>Ok, I sent a tweet about it, but it didn’t solve the frustration I feel on the subject of SNP/SNV callers. There are so many of them out there that you’d think they grow on trees. (Actually, they grow on arrays…) I’ve written one, myself, and I know there are at least 3 others written at the GSC.

Anyhow, At first sight, what pisses me off is that there’s no standard format. Frankly, that’s not even the big problem, however. What’s really underlying that problem is that there’s no standard “minimum information” content being produced by the SNP/SNV callers. Many of them give a bare minimum information, but lack the details needed to really evaluate the information.

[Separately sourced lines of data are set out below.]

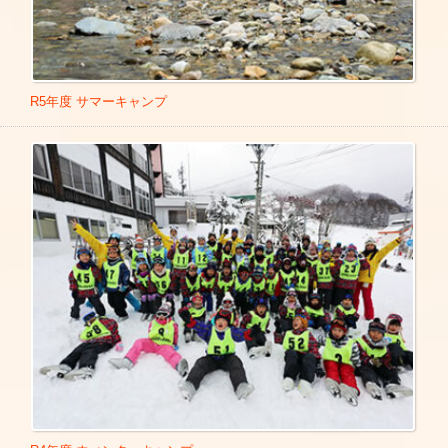
R5年度 サマーキャンプ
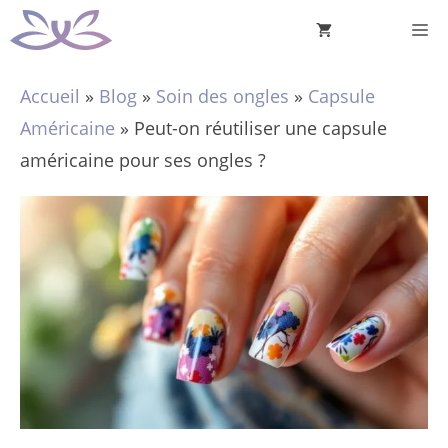
Aller
M
au
contenu
Accueil
»
Blog
»
Soin des ongles
»
Capsule
Américaine
»
Peut-on réutiliser une capsule
américaine pour ses ongles ?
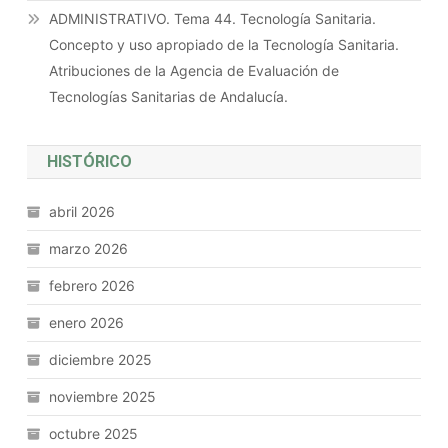
ADMINISTRATIVO. Tema 44. Tecnología Sanitaria.
Concepto y uso apropiado de la Tecnología Sanitaria.
Atribuciones de la Agencia de Evaluación de
Tecnologías Sanitarias de Andalucía.
HISTÓRICO
abril 2026
marzo 2026
febrero 2026
enero 2026
diciembre 2025
noviembre 2025
octubre 2025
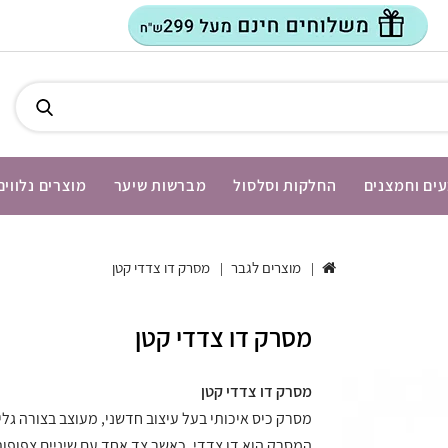
ים וחמצנים
החלקות וסלסול
מברשות שיער
מוצרים נלווים
מוצרים לגבר
מסרק דו צדדי קטן
מסרק דו צדדי קטן
מסרק דו צדדי קטן
מסרק כיס איכותי בעל עיצוב חדשני, מעוצב בצורה גלי
המסרק הוא דו צדדי, כאשר צד אחד עם שיניים צפופות 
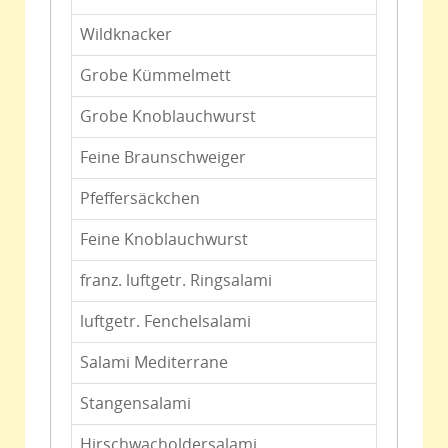
Wildknacker
Grobe Kümmelmett
Grobe Knoblauchwurst
Feine Braunschweiger
Pfeffersäckchen
Feine Knoblauchwurst
franz. luftgetr. Ringsalami
luftgetr. Fenchelsalami
Salami Mediterrane
Stangensalami
Hirschwacholdersalami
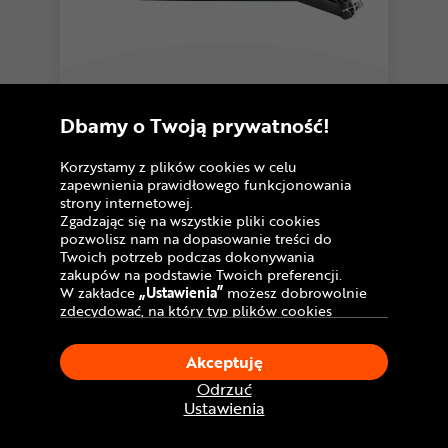
Sakwa z bagażnikiem SPORT ARSENAL
Dbamy o Twoją prywatność!
Art. 450 S3
299
,99 zł
Korzystamy z plików cookies w celu
Najniższa cena:
zapewnienia prawidłowego funkcjonowania
-21%
383,90 zł
strony internetowej.
U Ciebie
we wtorek!
Dostawa GRATIS
Zgadzając się na wszystkie pliki cookies
pozwolisz nam na dopasowanie treści do
Twoich potrzeb podczas dokonywania
Porównaj
zakupów na podstawie Twoich preferencji.
W zakładce
„Ustawienia”
możesz dobrowolnie
zdecydować, na który typ plików cookies
chciałbyś zezwolić.
Klikając
„Akceptuję”
, wyrażasz zgodę na
Akceptuję
stosowanie ciasteczek zgodnie z ustawieniami
Twojej przeglądarki.
Odrzuć
W dowolnym momencie, możesz dokonać
Ustawienia
zmiany swojego wyboru klikając opcję
„Ustawienia”
w Polityce Cookies.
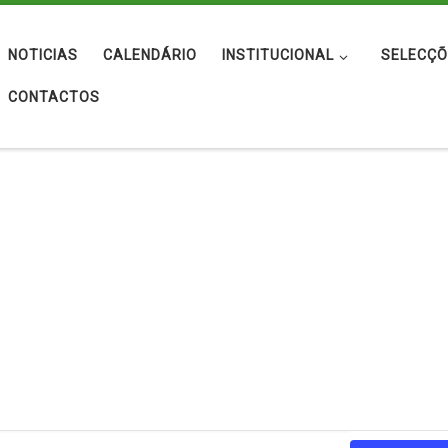
NOTICIAS
CALENDÁRIO
INSTITUCIONAL
SELECÇÕ
CONTACTOS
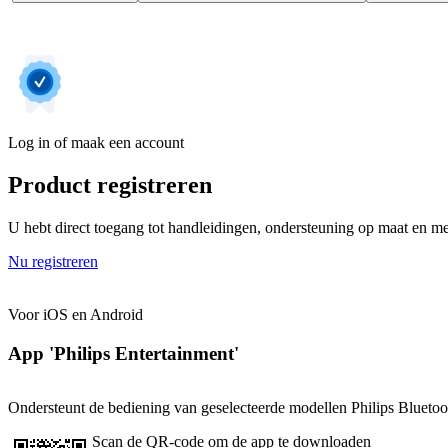
Log in of maak een account
Product registreren
U hebt direct toegang tot handleidingen, ondersteuning op maat en mee
Nu registreren
Voor iOS en Android
App 'Philips Entertainment'
Ondersteunt de bediening van geselecteerde modellen Philips Bluetoo
Scan de QR-code om de app te downloaden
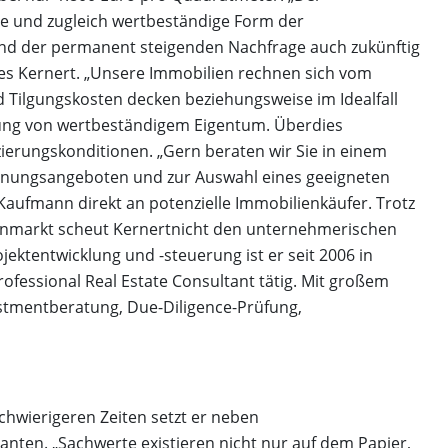
te und zugleich wertbeständige Form der
und der permanent steigenden Nachfrage auch zukünftig
nes Kernert. „Unsere Immobilien rechnen sich vom
d Tilgungskosten decken beziehungsweise im Idealfall
ffung von wertbeständigem Eigentum. Überdies
zierungskonditionen. „Gern beraten wir Sie in einem
hnungsangeboten und zur Auswahl eines geeigneten
aufmann direkt an potenzielle Immobilienkäufer. Trotz
enmarkt scheut Kernertnicht den unternehmerischen
ektentwicklung und -steuerung ist er seit 2006 in
ofessional Real Estate Consultant tätig. Mit großem
stmentberatung, Due-Diligence-Prüfung,
chwierigeren Zeiten setzt er neben
nten. „Sachwerte existieren nicht nur auf dem Papier,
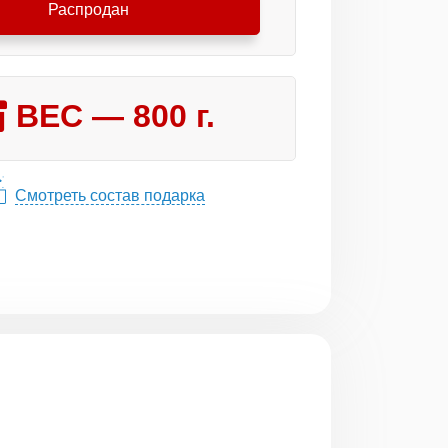
Распродан
ВЕС —
800
г.
Смотреть состав подарка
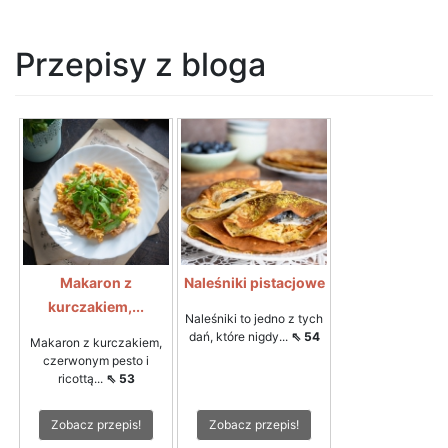
Przepisy z bloga
Makaron z
Naleśniki pistacjowe
kurczakiem,...
Naleśniki to jedno z tych
dań, które nigdy...
⇖ 54
Makaron z kurczakiem,
czerwonym pesto i
ricottą...
⇖ 53
Zobacz przepis!
Zobacz przepis!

So, here’s what I propose. If you’re going to write a SNP or SNV caller, make sure your called variations contain the following fields:

  • chromosome: obviously the coordinate to find the location
  • position: the base position on the chromo
  • genome: the version of the genome against which the snp was called (eg. hg18 vs. hg19)
  • canonical: what you expect to see at that position. (Invaluable for error checking!)
  • observed: what you did see at that position
  • coverage: the depth at that position (filtered or otherwise)
  • canonical_obs: how many times you saw the canonical base (key to evaluating what’s at that position
  • variation_obs: how many times you saw the variation
  • quality: give me something to work with here – a confidence value between 0 and 1 would be ideal… but lets pick something we compare across data sets. Giving me 9 values and asking me to figure something out is cheating. Sheesh!

Really, most of the callers out there give you most, if not all of it – but I have yet to see the final “quality” being given. The MAQ SNP caller (which is pretty good) asks you to look at several different fields and make up your own mind. That’s fine for a first generation, but maybe I can convince people that we can do better in the second gen snp callers.

Ok, now I’ve got that off my chest! Phew.